Saadia ben Joseph Gaon (geboren 882 im oberen Ägypten; gestorben 942 in Sura / Babylonien), arabisch Saʿīd bin Yūsuf al-Fayyūmī, war ein prominenter Gaon, Rabbiner, jüdischer Philosoph und Exeget.

Der Name „Saʿadia“ ist offensichtlich das hebräische Äquivalent seines arabischen Namens „Saʿīd“. In einem Akrostichon zur hebräischen Einleitung seines ersten Werkes, dem ’Egron, nannte er sich selbst „Saʿid ben Josef“, aber später schrieb er seinen Namen „Saʿadia“.

Leben

Im Sefer ha-Galui betont Saʿadia seine jüdische Herkunft, er behauptet, zur adeligen Familie des Schela, Sohn des Juda (s. 1 Chr 4,21 ), zu gehören und zählte zu seinen Vorfahren Chanina ben Dosa, den berühmten Asketen des ersten Jahrhunderts. Dies brachte Saʿadia auch dadurch zum Ausdruck, dass er seinen Sohn Dosa nannte. Von diesem ist weiter nichts bekannt. Über Josef, Saʿadias Vater, ist eine Aussage des Aaron Ben Meïr überliefert, wonach er gezwungen war, Ägypten zu verlassen, und in Jaffa starb, wahrscheinlich während Saʿadias langem Aufenthalt im Heiligen Land. Der verbreitete Beiname „al-Fayyūmī“, dem im Hebräischen der geographische Name „Pitomi“ entspricht, bezieht sich auf Saʿadias Geburtsort Fayyūm in Oberägypten.

Von Saʿadias Jugend und Erziehung ist wenig bekannt.
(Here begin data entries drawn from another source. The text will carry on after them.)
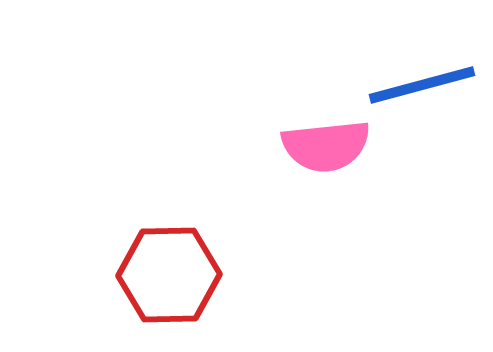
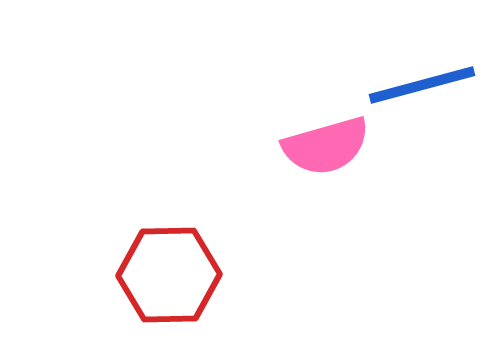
pink semicircle: rotated 10 degrees counterclockwise
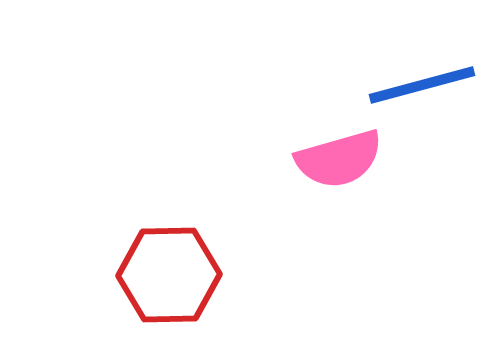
pink semicircle: moved 13 px right, 13 px down
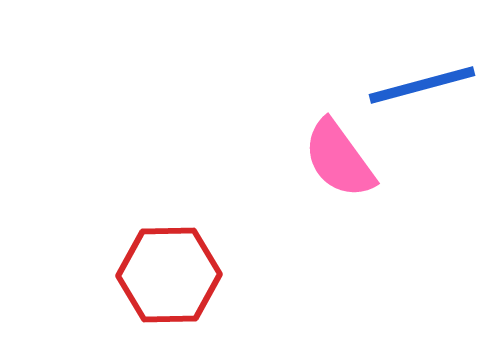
pink semicircle: rotated 70 degrees clockwise
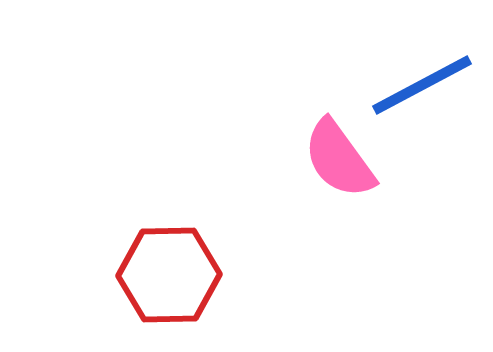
blue line: rotated 13 degrees counterclockwise
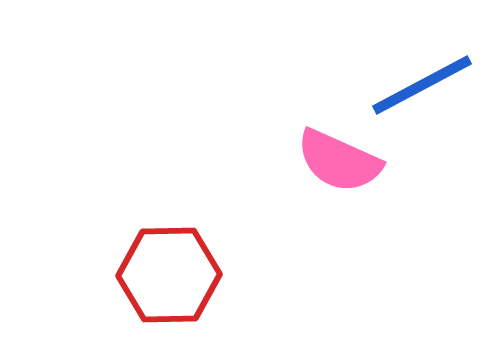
pink semicircle: moved 2 px down; rotated 30 degrees counterclockwise
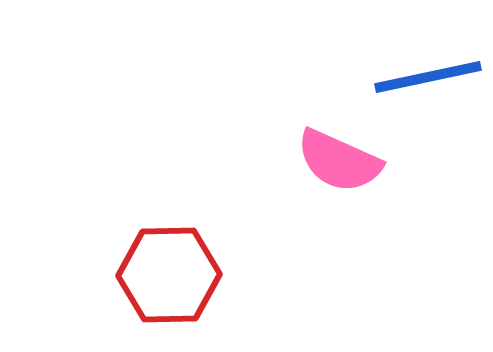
blue line: moved 6 px right, 8 px up; rotated 16 degrees clockwise
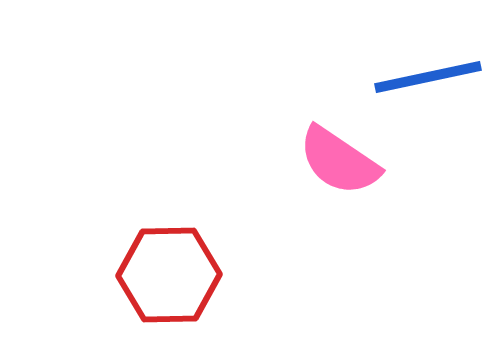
pink semicircle: rotated 10 degrees clockwise
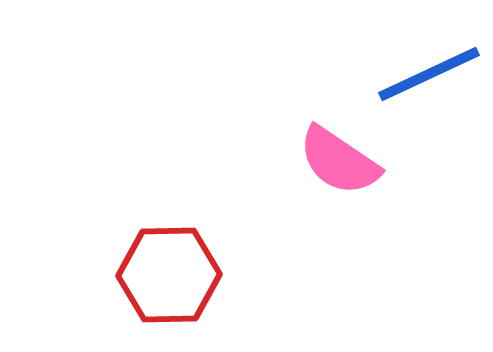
blue line: moved 1 px right, 3 px up; rotated 13 degrees counterclockwise
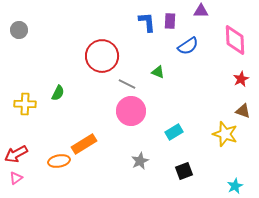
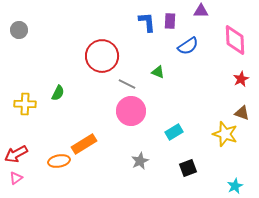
brown triangle: moved 1 px left, 2 px down
black square: moved 4 px right, 3 px up
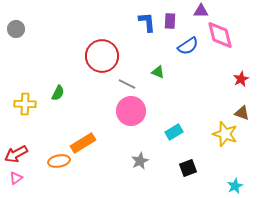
gray circle: moved 3 px left, 1 px up
pink diamond: moved 15 px left, 5 px up; rotated 12 degrees counterclockwise
orange rectangle: moved 1 px left, 1 px up
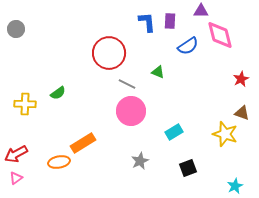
red circle: moved 7 px right, 3 px up
green semicircle: rotated 28 degrees clockwise
orange ellipse: moved 1 px down
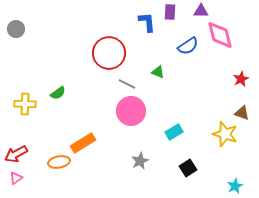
purple rectangle: moved 9 px up
black square: rotated 12 degrees counterclockwise
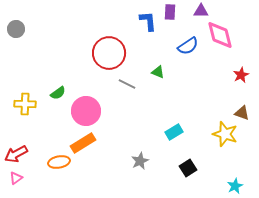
blue L-shape: moved 1 px right, 1 px up
red star: moved 4 px up
pink circle: moved 45 px left
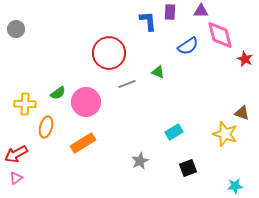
red star: moved 4 px right, 16 px up; rotated 21 degrees counterclockwise
gray line: rotated 48 degrees counterclockwise
pink circle: moved 9 px up
orange ellipse: moved 13 px left, 35 px up; rotated 65 degrees counterclockwise
black square: rotated 12 degrees clockwise
cyan star: rotated 21 degrees clockwise
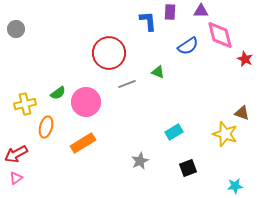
yellow cross: rotated 15 degrees counterclockwise
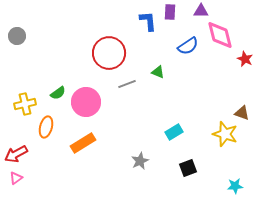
gray circle: moved 1 px right, 7 px down
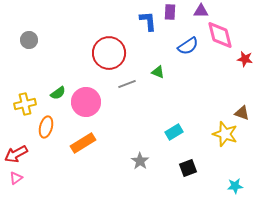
gray circle: moved 12 px right, 4 px down
red star: rotated 14 degrees counterclockwise
gray star: rotated 12 degrees counterclockwise
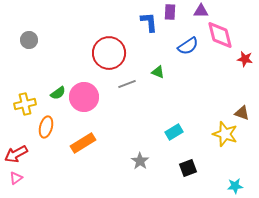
blue L-shape: moved 1 px right, 1 px down
pink circle: moved 2 px left, 5 px up
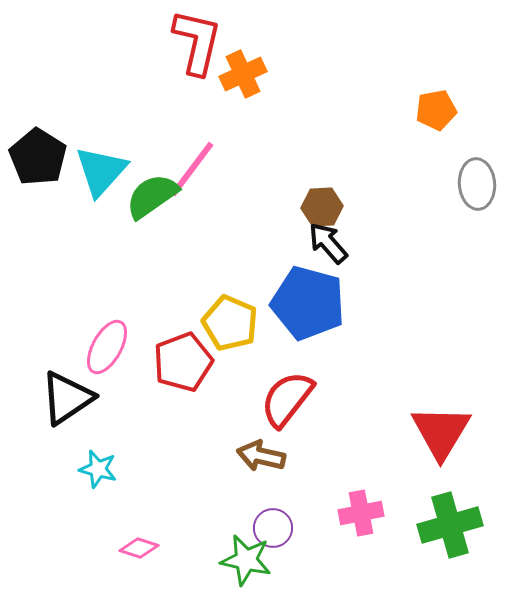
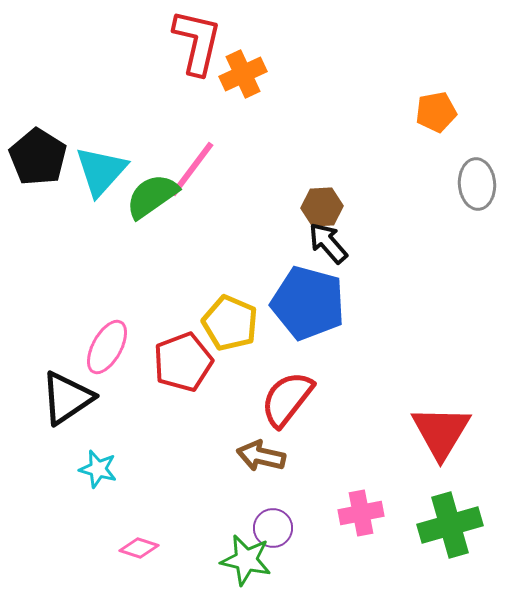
orange pentagon: moved 2 px down
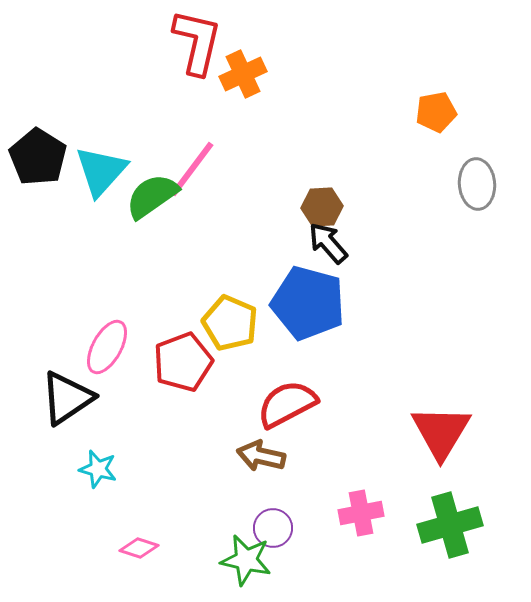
red semicircle: moved 5 px down; rotated 24 degrees clockwise
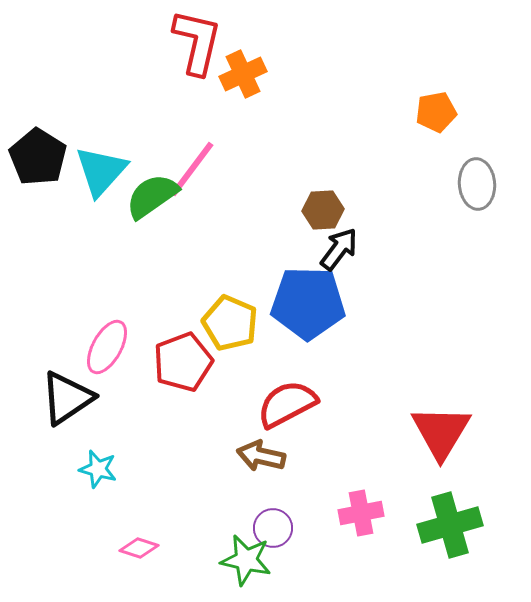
brown hexagon: moved 1 px right, 3 px down
black arrow: moved 11 px right, 6 px down; rotated 78 degrees clockwise
blue pentagon: rotated 14 degrees counterclockwise
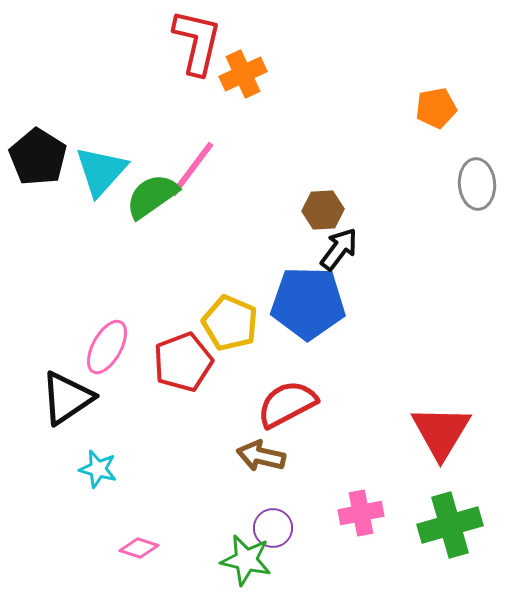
orange pentagon: moved 4 px up
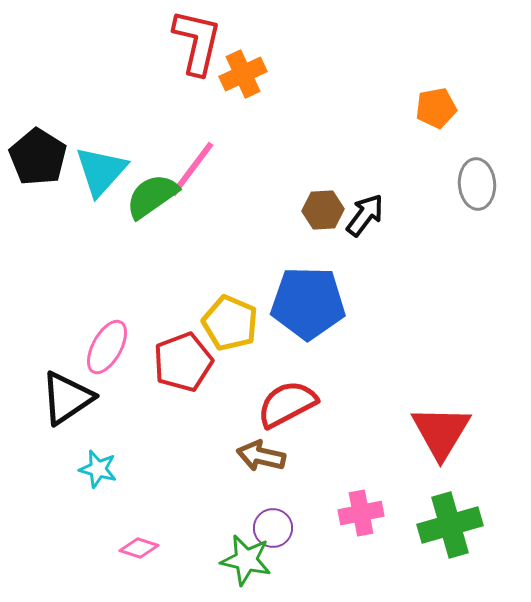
black arrow: moved 26 px right, 34 px up
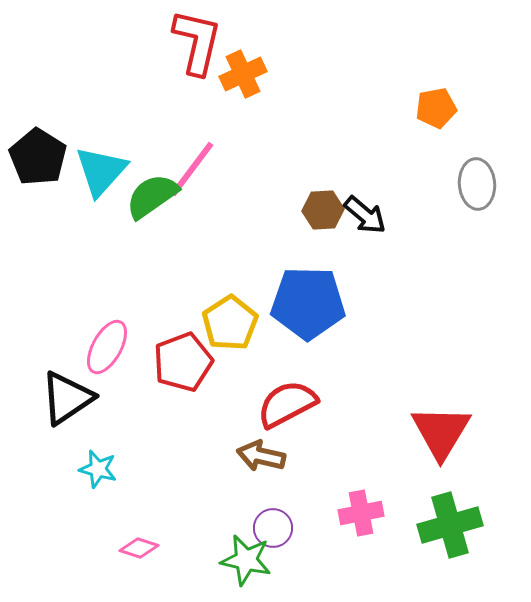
black arrow: rotated 93 degrees clockwise
yellow pentagon: rotated 16 degrees clockwise
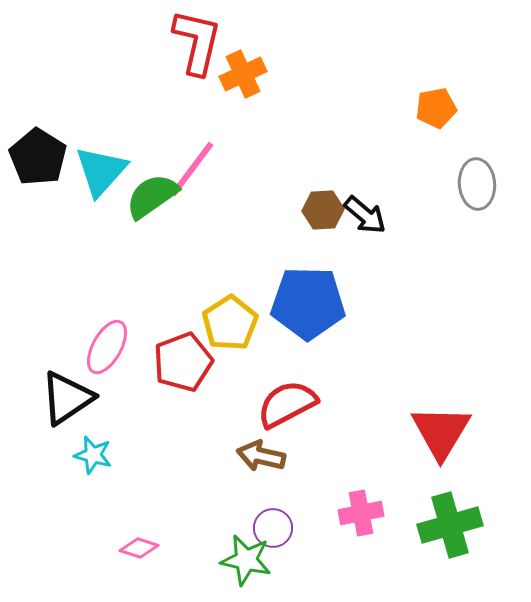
cyan star: moved 5 px left, 14 px up
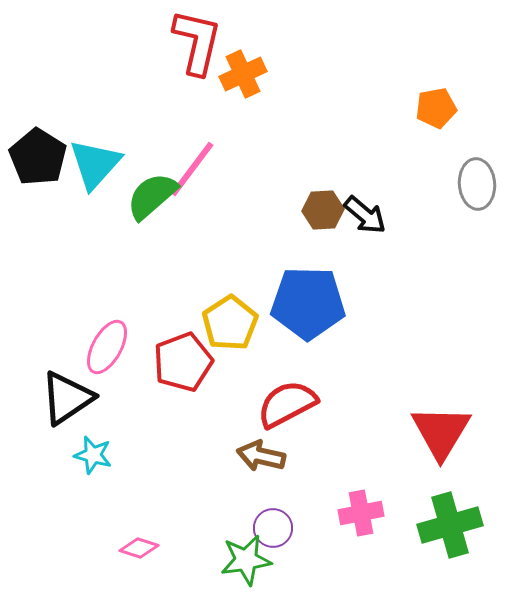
cyan triangle: moved 6 px left, 7 px up
green semicircle: rotated 6 degrees counterclockwise
green star: rotated 21 degrees counterclockwise
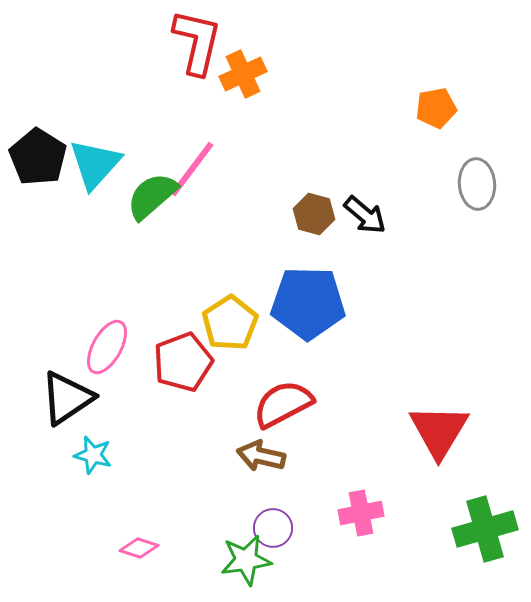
brown hexagon: moved 9 px left, 4 px down; rotated 18 degrees clockwise
red semicircle: moved 4 px left
red triangle: moved 2 px left, 1 px up
green cross: moved 35 px right, 4 px down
Mit 20 Jahren beendete er sein erstes größeres Werk, das hebräische Wörterbuch, das er Agron nannte. Mit 23 verfasste er eine Polemik gegen die Karaiten, die Anhänger des Anan ben David, und begann damit seine Auseinandersetzung mit den häretischen Splittergruppen, die er von der Position des traditionellen Judentums aus kritisierte. Im selben Jahr verließ Saʿadia Ägypten und ließ sich dauerhaft in Palästina nieder. In Aleppo erfuhr er von Ben Meïrs Reform des jüdischen Kalenders, welche die Einheit des Judentums bedrohte. Saʿadia richtete eine Warnung gegen ihn, und in Babylon stellte er sein Wissen und seine Feder in den Dienst des Exilarchen David ben Sakkai und der Gelehrten der Akademie, indem er seine eigenen Briefe denen hinzufügte, die sie an die Gemeinden der Diaspora sandten (922). In Babylonien schrieb er sein „Sefer ha-Mo’adim“ oder „Buch der Feste“, in dem er die Behauptungen Ben Meïrs über den Kalender zurückwies und so dazu beitrug, vom Judentum die Gefahr eines Schismas abzuwenden.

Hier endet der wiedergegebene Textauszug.